Hello all,
We have generated single-cell RNA seq data for more than 1,500 cells of various cardiac cell types. The cells were isolated using FACS sorting and the cell types are unknown. The cells were loaded on 20 96-well plates. The library preparation was done by SMART-seq2 on total RNA. We sequenced the samples with pair-end Illumina 2500. The experiment included ERCC spike-ins for normalization. We would like to filter and normalize the scRNA-seq data and subsequently separate the cell types computationally (e.g. by PCA or tSNE) in order to see the number of cells of each cell type, to compare their transcriptomes and explore new cell subtypes.

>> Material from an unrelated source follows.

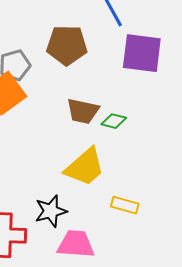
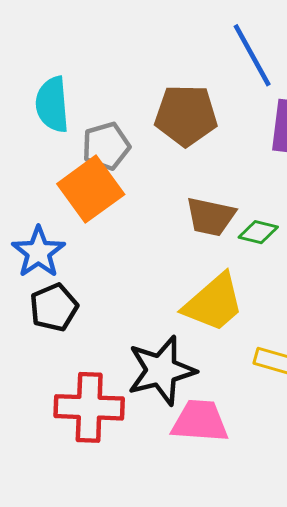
black star: (51, 211) -> (161, 370), size x1.4

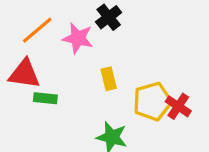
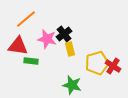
black cross: (109, 17) -> (64, 34), moved
pink star: (78, 38) -> (47, 39), moved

We deduplicated the fastq reads and obtained the counts by Kallisto and tximport (gene level). What we see from the raw counts (un-normalized data) is a negative correlation (within each plate and across all plates) between the number of detected genes (genes with count > 0) and the library size which we think it is unexpected. The negative correlation coefficients range from -0.25 to -0.5. Similar relationship holds between the spike-in total counts and the detected genes. Our library sizes range from 200,000 to 2,000,000 (roughly). Has anyone encountered such a relationship before? We think that it might affect the accuracy of the downstream spike-in normalization and differential expression, so we are not sure which type of normalization is best for our data.
Thank you, Mike
can you share the plot?
and can you check the most strongly expressed genes per cell? my first guess would be that many reads might be scavenged by ribosomal or other highly abundant transcripts, thereby reducing the diversity of transcripts despite an increased sequencing depth, but it would indeed be surprising if that was a consistent effect.